Когда двери открылись, все чуть расступились, чтобы выпустить меня. На станции было несколько человек. Они посмотрели на меня так, будто бы ждали меня. Может мне показалось и я устал, но меня все еще несло туда, наверх, ко всем, к действу, которое вот-вот развернется. Не я действовал, но что-то во мне. Что-то неясное и смутное, как истина, которую вот-вот разгадаешь, стоит лишь найти недостающий пазл.
Я вышел. Желтый свет фонарей, ночная свежесть, шум голосов, запах асфальта, тучи, люди, несколько огромных экранов. По ним вещают рекламу. Все ждут семи часов. Я жив. Мне кажется, я жив. На самом деле я ничего не понимаю.
Играет музыка. Что-то легкое, с электрогитарой. Крики вырываются из толпы один за другим, непоследовательные, хаотичные. А я снова куда-то пробираюсь. Людей много – никогда не видел столько. Но почему-то я всюду нахожу куда поставить ногу, где протиснуться, где свободно пройти, чтобы добраться поближе к сути сегодняшнего дня – к экранам, на которых повторяется одна и та же реклама.
На часах без четверти семь. Осталось немного. Вы не знаете, что случится? Никто не знает. Нам и сказали-то всего: такого-то числа в семь все и случиться. В каждом телевизоре, в каждом радиоприемнике, везде, в семь часов, сегодня, нам скажут, для чего мы жили. И будем жить, возможно. Нам скажут, в чем смысл всего. И знаете кто?…

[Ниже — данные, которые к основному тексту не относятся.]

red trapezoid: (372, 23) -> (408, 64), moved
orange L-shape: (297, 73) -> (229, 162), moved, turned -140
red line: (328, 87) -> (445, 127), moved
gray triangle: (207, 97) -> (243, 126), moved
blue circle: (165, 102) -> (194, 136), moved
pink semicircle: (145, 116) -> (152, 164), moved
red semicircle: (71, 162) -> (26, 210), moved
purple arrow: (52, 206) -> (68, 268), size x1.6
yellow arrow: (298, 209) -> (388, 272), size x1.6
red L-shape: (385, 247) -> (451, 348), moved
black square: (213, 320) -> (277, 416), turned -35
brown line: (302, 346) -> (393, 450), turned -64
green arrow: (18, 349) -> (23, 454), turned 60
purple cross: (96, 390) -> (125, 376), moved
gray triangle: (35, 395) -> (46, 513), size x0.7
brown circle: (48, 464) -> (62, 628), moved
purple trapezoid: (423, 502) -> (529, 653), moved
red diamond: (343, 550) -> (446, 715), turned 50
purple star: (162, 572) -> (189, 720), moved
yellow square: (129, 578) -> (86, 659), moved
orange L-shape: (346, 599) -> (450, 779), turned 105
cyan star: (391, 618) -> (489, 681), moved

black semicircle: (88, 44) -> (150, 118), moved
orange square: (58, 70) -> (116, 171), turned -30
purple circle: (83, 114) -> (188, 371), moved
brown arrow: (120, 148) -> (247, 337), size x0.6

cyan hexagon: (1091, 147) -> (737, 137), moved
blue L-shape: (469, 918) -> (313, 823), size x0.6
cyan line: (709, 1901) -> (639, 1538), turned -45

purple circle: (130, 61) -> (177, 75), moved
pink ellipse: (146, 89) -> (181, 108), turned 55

Мне наступили на ногу. Я очнулся от раздумий и поднял взгляд вверх. Молодой парень, извиняясь, поднял руки, одной взял меня за предплечье и прошел мимо. За ним еще пара человек. И тут все потухло. Центр погрузился в кромешную тьму. Все: фонари, фары, окна, реклама – все потухло. Весь город. Может и вся планета. Ничего нельзя было разглядеть. Вообще ничего.
Стало тихо. Никто не решался нарушить тишину. Лишь изредка кто-то шептался. Мне не с кем было шептаться. Но меня распирало предчувствие чего-то громадного. Мне хотелось взять кого-то за плечи и трясти, пока он не почувствует то же, что чувствовал я. А я слишком много чувствовал. Я был и счастлив, и напуган, и взволнован, и спокоен, и несчастен, и поражен, и не удивлен. Я был зол, я был жалок, я был человеком, стоящим пред лицом… Бога. И если он меня разочарует, я умру. Здесь. Сейчас.
Ничего не происходило. Тихо и темно. Ветер трепал прически, а биение сердец сливалось в общую барабанную симфонию. У кого-то зазвонил телефон. Нехитрая мелодия разлетелась по всей площади. Послышалось шуршание, видимо, телефон доставали из кармана.
– Алле? – сказал кто-то довольно далеко от меня, в толпе – Нет, еще ничего… Да, у нас тоже… Да? Черт возьми… Сильно?… Я приеду, да… Да, хорошо… Да, да, черт возьми, я…
Кто-то стал пробираться сквозь толпу. Этого нельзя было не почувствовать, потому что он толкал одного, тот следующего, и так волна шла чуть ли не по всем.
– Они не приедут. Они тоже, наверное… – раздалось совсем близко от меня.
На секунду я увидел его лицо. Оно говорило по телефону, опустив голову и пробираясь к метро, но когда наткнулось на меня, поднял взгляд, а затем снова погрузился во тьму. Но через несколько секунд все опять озарилось. Я увидел перед собой толпу – все, как один, смотрели на экраны, не отрываясь. В трубку перестали кричать, а глаза на лице перебегали с одного экрана на другой, не зная, в какой смотреть.